Dataset records:
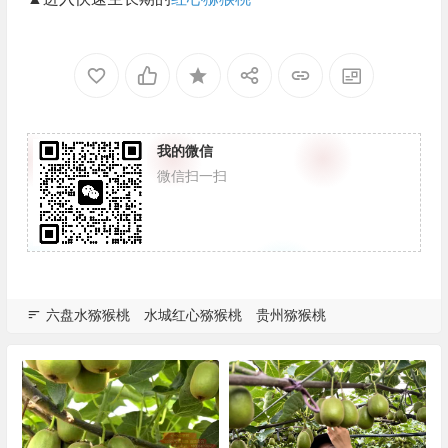
我的微信
微信扫一扫
六盘水猕猴桃
水城红心猕猴桃
贵州猕猴桃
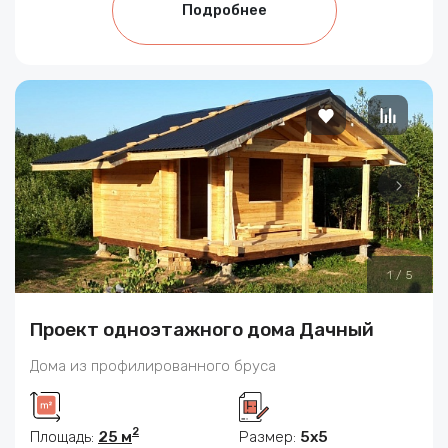
Подробнее
1
/
5
Проект одноэтажного дома Дачный
Дома из профилированного бруса
2
Площадь:
25 м
Размер:
5x5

Task:
Images stay out, but the rest of the records must be retyped exactly.

Reply:
我的微信
微信扫一扫
六盘水猕猴桃
水城红心猕猴桃
贵州猕猴桃
Подробнее
1
/
5
Проект одноэтажного дома Дачный
Дома из профилированного бруса
2
Площадь:
25 м
Размер:
5x5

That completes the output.